Sono passati 2 anni dalle scottanti rivelazioni di Edward Snowden generanti lo scandalo del cosiddetto "Datagate". Da quel mese di giugno, si sono susseguite una moltitudine di rivelazioni (dall'esistenza di PRISM, il programma che permette alla NSA di accedere a email, foto, comunicazioni e file vari degli utenti sui social, all'elenco di 38 ambasciate tenute sotto controllo, fino all'intercettazione delle telefonate di Angela Merkel in persona) dimostrando che, chi più chi meno, siamo tutti sotto l'occhio vigile della NSA.

Il dibattito creatosi si è subito diviso in due fazioni: quelli che accusavano Snowden di essere un traditore della patria e chi invece ne esaltava le gesta e lo consacrava a eroe della libertà.

Tralasciando per un momento il sacrosanto diritto alla privacy che ognuno di noi dovrebbe possedere, sorgono due questioni che a mio
parere non son state davvero tenute in considerazione nel corso della vertenza.

La prima è sulla struttura e il mandato della NSA. La stessa infatti, come sottolinea il nome, è un'agenzia nazionale che dovrebbe occuparsi, in teoria, unicamente di ciò che riguarda la sicurezza all'interno dei propri confini. Non possiede quindi alcuna legittimità a ergersi a "grande fratello" del mondo intero, nemmeno quando le potenziali minacce giungono dall'esterno. Soprattutto se per l'agenzia in questione, oltre a poter operare  indipendentemente da qualsiasi giurisdizione, non sussiste l'obbligo di fornire a stati terzi i risultati dei controlli che porta avanti (cosa che un'organizzazione quale la IAEA, l'agenzia internazionale per l'energia atomica, è invece giustamente
tenuta a fare).

La seconda, e qui mi chiedo come mai nessun liberale abbia mai tirato fuori l'argomento, riguarda il pressoché totale controllo su qualsiasi dato in entrata e in uscita dal Bundestag.
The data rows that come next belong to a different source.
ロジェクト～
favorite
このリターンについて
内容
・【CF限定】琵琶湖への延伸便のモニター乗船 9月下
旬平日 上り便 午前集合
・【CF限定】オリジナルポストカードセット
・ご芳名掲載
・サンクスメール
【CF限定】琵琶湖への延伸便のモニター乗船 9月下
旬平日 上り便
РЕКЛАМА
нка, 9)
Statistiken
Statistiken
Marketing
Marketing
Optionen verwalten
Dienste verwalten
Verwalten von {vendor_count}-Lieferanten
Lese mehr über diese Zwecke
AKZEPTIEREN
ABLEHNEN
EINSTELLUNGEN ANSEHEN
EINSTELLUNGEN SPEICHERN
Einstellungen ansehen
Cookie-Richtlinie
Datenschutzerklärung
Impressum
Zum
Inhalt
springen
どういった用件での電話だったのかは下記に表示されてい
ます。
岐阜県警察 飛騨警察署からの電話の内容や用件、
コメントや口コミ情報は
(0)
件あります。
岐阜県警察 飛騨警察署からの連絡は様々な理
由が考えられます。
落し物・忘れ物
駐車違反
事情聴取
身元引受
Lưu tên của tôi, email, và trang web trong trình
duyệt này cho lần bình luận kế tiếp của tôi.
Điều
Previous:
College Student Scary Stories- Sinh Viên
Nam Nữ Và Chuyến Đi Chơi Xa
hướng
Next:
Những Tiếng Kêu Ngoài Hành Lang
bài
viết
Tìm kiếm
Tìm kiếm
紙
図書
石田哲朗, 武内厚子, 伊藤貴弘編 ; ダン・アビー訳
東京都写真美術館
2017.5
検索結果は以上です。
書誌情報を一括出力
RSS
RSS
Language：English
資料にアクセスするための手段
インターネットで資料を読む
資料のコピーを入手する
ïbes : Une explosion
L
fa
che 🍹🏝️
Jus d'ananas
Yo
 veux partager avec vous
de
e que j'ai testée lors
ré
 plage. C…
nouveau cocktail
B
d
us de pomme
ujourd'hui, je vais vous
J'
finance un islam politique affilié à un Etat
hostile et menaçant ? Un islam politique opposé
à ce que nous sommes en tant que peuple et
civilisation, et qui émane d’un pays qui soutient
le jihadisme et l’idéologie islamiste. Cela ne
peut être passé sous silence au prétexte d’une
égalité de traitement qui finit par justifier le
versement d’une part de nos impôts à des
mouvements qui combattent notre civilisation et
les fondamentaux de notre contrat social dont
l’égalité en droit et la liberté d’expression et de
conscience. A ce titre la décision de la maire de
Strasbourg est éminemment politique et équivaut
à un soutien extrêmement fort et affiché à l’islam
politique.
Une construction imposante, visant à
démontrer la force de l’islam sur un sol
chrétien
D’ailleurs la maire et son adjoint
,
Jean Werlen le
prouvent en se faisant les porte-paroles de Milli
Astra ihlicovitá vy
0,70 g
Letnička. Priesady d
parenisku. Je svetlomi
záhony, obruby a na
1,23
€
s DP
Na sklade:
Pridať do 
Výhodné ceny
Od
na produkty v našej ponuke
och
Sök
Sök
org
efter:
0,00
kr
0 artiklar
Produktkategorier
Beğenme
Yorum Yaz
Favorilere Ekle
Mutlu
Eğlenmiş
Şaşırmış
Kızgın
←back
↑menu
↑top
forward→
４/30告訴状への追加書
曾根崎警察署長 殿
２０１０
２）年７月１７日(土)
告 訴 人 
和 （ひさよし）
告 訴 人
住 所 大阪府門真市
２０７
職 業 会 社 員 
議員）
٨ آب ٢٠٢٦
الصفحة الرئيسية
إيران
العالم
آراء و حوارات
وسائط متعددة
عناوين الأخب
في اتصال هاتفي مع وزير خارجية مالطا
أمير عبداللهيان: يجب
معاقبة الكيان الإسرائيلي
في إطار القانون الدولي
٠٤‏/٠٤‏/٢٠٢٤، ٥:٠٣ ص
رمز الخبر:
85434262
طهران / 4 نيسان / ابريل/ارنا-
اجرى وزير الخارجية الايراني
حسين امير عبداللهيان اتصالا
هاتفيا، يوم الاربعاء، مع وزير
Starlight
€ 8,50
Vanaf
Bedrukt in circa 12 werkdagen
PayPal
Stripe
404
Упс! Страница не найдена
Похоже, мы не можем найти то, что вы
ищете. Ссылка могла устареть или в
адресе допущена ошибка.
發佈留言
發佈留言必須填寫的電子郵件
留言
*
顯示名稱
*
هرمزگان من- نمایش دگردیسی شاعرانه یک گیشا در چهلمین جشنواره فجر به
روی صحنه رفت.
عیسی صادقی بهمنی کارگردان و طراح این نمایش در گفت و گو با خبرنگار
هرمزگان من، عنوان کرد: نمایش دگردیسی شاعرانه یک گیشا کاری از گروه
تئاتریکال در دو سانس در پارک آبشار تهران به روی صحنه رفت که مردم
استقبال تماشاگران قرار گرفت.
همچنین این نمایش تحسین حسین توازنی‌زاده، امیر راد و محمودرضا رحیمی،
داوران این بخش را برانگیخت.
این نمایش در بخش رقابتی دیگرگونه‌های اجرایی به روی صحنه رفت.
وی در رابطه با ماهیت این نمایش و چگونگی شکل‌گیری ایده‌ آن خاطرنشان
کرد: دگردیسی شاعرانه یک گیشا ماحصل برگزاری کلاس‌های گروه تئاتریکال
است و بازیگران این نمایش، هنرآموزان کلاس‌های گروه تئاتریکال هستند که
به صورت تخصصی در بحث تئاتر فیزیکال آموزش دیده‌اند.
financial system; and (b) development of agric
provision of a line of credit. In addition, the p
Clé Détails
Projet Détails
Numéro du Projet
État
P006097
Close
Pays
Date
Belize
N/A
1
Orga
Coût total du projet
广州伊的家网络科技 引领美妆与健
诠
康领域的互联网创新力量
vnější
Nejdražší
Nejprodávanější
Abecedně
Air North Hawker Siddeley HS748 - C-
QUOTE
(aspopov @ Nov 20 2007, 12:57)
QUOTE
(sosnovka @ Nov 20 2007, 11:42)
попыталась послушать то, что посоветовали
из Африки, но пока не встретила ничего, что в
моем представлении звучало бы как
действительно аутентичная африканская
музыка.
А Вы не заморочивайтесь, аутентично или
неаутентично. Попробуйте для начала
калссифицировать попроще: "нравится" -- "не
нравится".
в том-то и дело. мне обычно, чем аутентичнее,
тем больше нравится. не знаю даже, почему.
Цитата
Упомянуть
Se l'NSA è in grado di sapere  di cosa discute Angela Merkel durante le sue conversazioni al telefono, chi ci garantisce che in questo momento non stia facendo lo stesso all'interno di aziende svizzere (fatto peraltro in parte già verificatosi quando nel 2007 la CIA ricattava un banchiere di Ginevra per avere informazioni sulle banche svizzere), praticando così un pericoloso spionaggio industriale che mina quelli che sono i tanto cari valori liberali della libera concorrenza?

L'agenzia di Sicurezza Nazionale statunitense non si fermerà certo di sua spontanea volontà, né vorrà adottare alcun protocollo che vada a tutelare la privacy  degli utenti, delle aziende e dei politici.

Occorre quindi che la Svizzera si sieda a un tavolo con tutta una serie di altri stati (penso alla Germania, alla Francia, ma anche a
Brasile e India) per creare una coalizione che si contrapponga alle ingerenze perpetrate nei confronti delle sovranità nazionali di ciascun paese, approfittandone magari per intavolare una discussione sulla necessità, in un mondo in cui gli stati sono sempre più interdipendenti tra loro, di istituire un trattato internazionale in materia di comunicazione e privacy.